** LISTED ENTRIES follows **

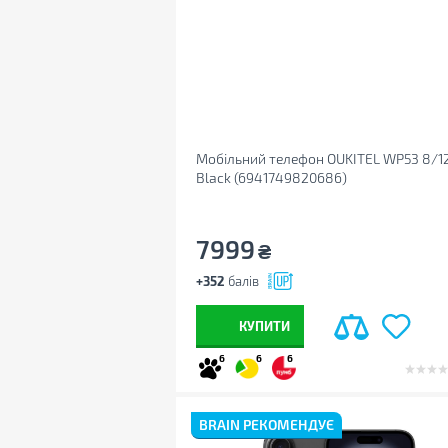
Мобільний телефон OUKITEL WP53 8/
Black (6941749820686)
7999
₴
+352
балів
КУПИТИ
6
6
6
BRAIN РЕКОМЕНДУЄ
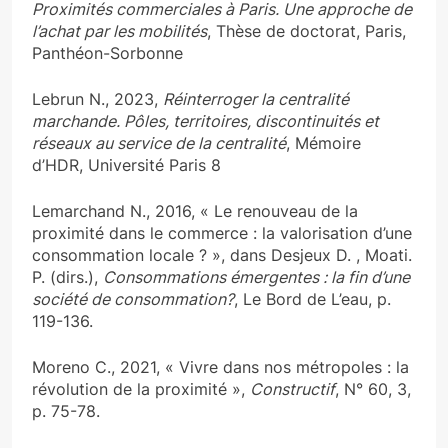
Proximités commerciales à Paris. Une approche de
l’achat par les mobilités
, Thèse de doctorat, Paris,
Panthéon-Sorbonne
Lebrun N., 2023,
Réinterroger la centralité
marchande. Pôles, territoires, discontinuités et
réseaux au service de la centralité
, Mémoire
d’HDR, Université Paris 8
Lemarchand N., 2016, « Le renouveau de la
proximité dans le commerce : la valorisation d’une
consommation locale ? », dans Desjeux D. , Moati.
P. (dirs.),
Consommations émergentes : la fin d’une
société de consommation?
, Le Bord de L’eau, p.
119-136.
Moreno C., 2021, « Vivre dans nos métropoles : la
révolution de la proximité »,
Constructif
, N° 60, 3,
p. 75-78.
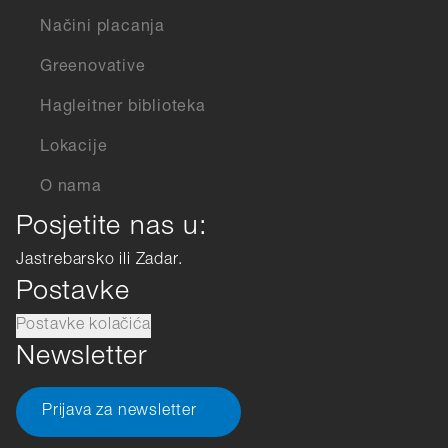
Načini placanja
Greenovative
Hagleitner biblioteka
Lokacije
O nama
Posjetite nas u:
Jastrebarsko ili Zadar.
Postavke
Postavke kolačića
Newsletter
Prijava za newsletter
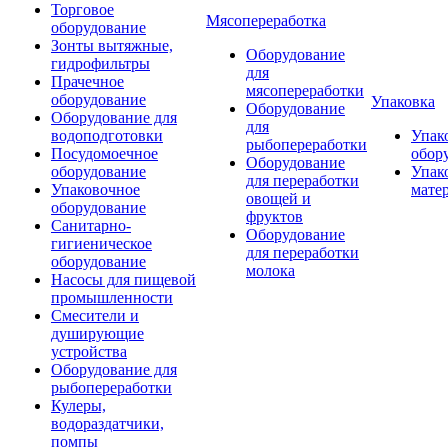
Торговое
Мясопереработка
оборудование
Зонты вытяжные,
Оборудование
гидрофильтры
для
Прачечное
мясопереработки
оборудование
Упаковка
Оборудование
Оборудование для
для
водоподготовки
Упак
рыбопереработки
Посудомоечное
обор
Оборудование
оборудование
Упак
для переработки
Упаковочное
мате
овощей и
оборудование
фруктов
Санитарно-
Оборудование
гигиеническое
для переработки
оборудование
молока
Насосы для пищевой
промышленности
Смесители и
душирующие
устройства
Оборудование для
рыбопереработки
Кулеры,
водораздатчики,
помпы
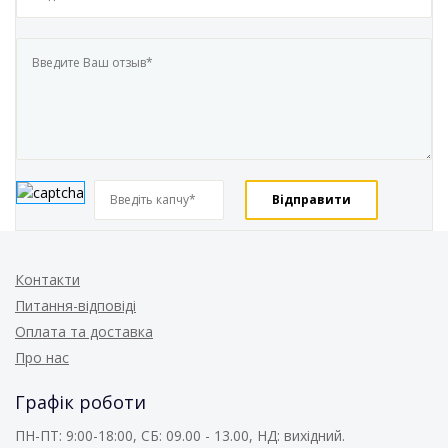
Контакти
Питання-відповіді
Оплата та доставка
Про нас
Графік роботи
ПН-ПТ: 9:00-18:00, СБ: 09.00 - 13.00, НД: вихідний.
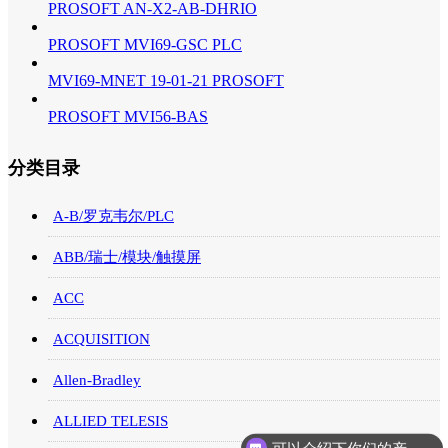
PROSOFT AN-X2-AB-DHRIO
PROSOFT MVI69-GSC PLC
MVI69-MNET 19-01-21 PROSOFT
PROSOFT MVI56-BAS
分类目录
A-B/罗克韦尔/PLC
ABB/瑞士/模块/触摸屏
ACC
ACQUISITION
Allen-Bradley
ALLIED TELESIS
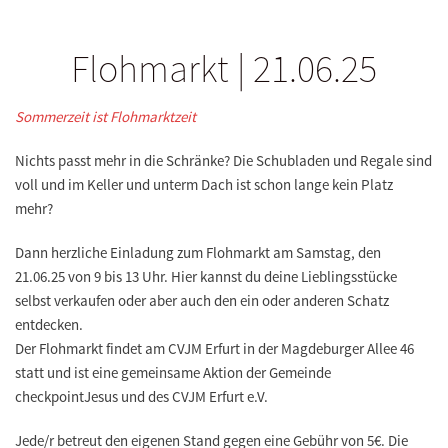
Flohmarkt | 21.06.25
Sommerzeit ist Flohmarktzeit
Nichts passt mehr in die Schränke? Die Schubladen und Regale sind
voll und im Keller und unterm Dach ist schon lange kein Platz
mehr?
Dann herzliche Einladung zum Flohmarkt am Samstag, den
21.06.25 von 9 bis 13 Uhr. Hier kannst du deine Lieblingsstücke
selbst verkaufen oder aber auch den ein oder anderen Schatz
entdecken.
Der Flohmarkt findet am CVJM Erfurt in der Magdeburger Allee 46
statt und ist eine gemeinsame Aktion der Gemeinde
checkpointJesus und des CVJM Erfurt e.V.
Jede/r betreut den eigenen Stand gegen eine Gebühr von 5€. Die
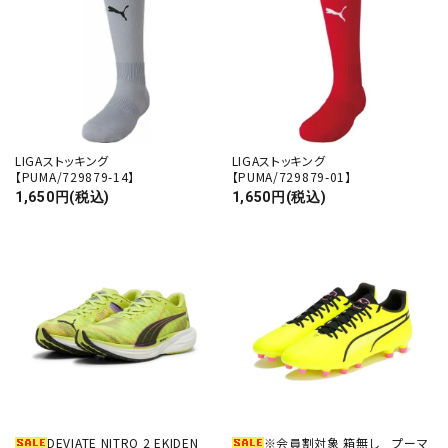
LIGAストッキング
LIGAストッキング
【PUMA/729879-14】
【PUMA/729879-01】
1,650円(税込)
1,650円(税込)
DEVIATE NITRO 2 EKIDEN
※会員割対象 箱無し プーマ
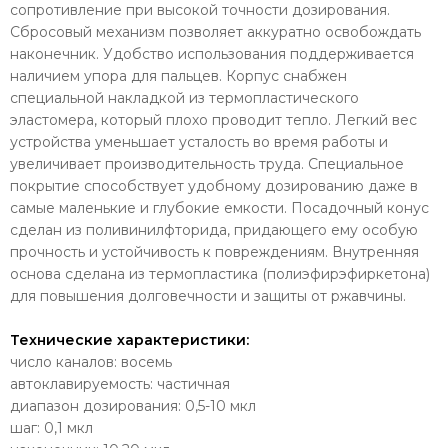
сопротивление при высокой точности дозирования.
Сбросовый механизм позволяет аккуратно освобождать
наконечник. Удобство использования поддерживается
наличием упора для пальцев. Корпус снабжен
специальной накладкой из термопластического
эластомера, который плохо проводит тепло. Легкий вес
устройства уменьшает усталость во время работы и
увеличивает производительность труда. Специальное
покрытие способствует удобному дозированию даже в
самые маленькие и глубокие емкости. Посадочный конус
сделан из поливинилфторида, придающего ему особую
прочность и устойчивость к повреждениям. Внутренняя
основа сделана из термопластика (полиэфирэфиркетона)
для повышения долговечности и защиты от ржавчины.
Технические характеристики:
число каналов: восемь
автоклавируемость: частичная
диапазон дозирования: 0,5-10 мкл
шаг: 0,1 мкл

** End of LISTED ENTRIES **

Reproduce the lines from the line containing "Allen-Bradley" through the end of the records above, exactly and inclusively, omitting pictures.

RESULT OF THE TASK:
Allen-Bradley
ALLIED TELESIS
Flohmarkt | 21.06.25
Sommerzeit ist Flohmarktzeit
Nichts passt mehr in die Schränke? Die Schubladen und Regale sind
voll und im Keller und unterm Dach ist schon lange kein Platz
mehr?
Dann herzliche Einladung zum Flohmarkt am Samstag, den
21.06.25 von 9 bis 13 Uhr. Hier kannst du deine Lieblingsstücke
selbst verkaufen oder aber auch den ein oder anderen Schatz
entdecken.
Der Flohmarkt findet am CVJM Erfurt in der Magdeburger Allee 46
statt und ist eine gemeinsame Aktion der Gemeinde
checkpointJesus und des CVJM Erfurt e.V.
Jede/r betreut den eigenen Stand gegen eine Gebühr von 5€. Die
LIGAストッキング
LIGAストッキング
【PUMA/729879-14】
【PUMA/729879-01】
1,650円(税込)
1,650円(税込)
DEVIATE NITRO 2 EKIDEN
※会員割対象 箱無し プーマ
сопротивление при высокой точности дозирования.
Сбросовый механизм позволяет аккуратно освобождать
наконечник. Удобство использования поддерживается
наличием упора для пальцев. Корпус снабжен
специальной накладкой из термопластического
эластомера, который плохо проводит тепло. Легкий вес
устройства уменьшает усталость во время работы и
увеличивает производительность труда. Специальное
покрытие способствует удобному дозированию даже в
самые маленькие и глубокие емкости. Посадочный конус
сделан из поливинилфторида, придающего ему особую
прочность и устойчивость к повреждениям. Внутренняя
основа сделана из термопластика (полиэфирэфиркетона)
для повышения долговечности и защиты от ржавчины.
Технические характеристики:
число каналов: восемь
автоклавируемость: частичная
диапазон дозирования: 0,5-10 мкл
шаг: 0,1 мкл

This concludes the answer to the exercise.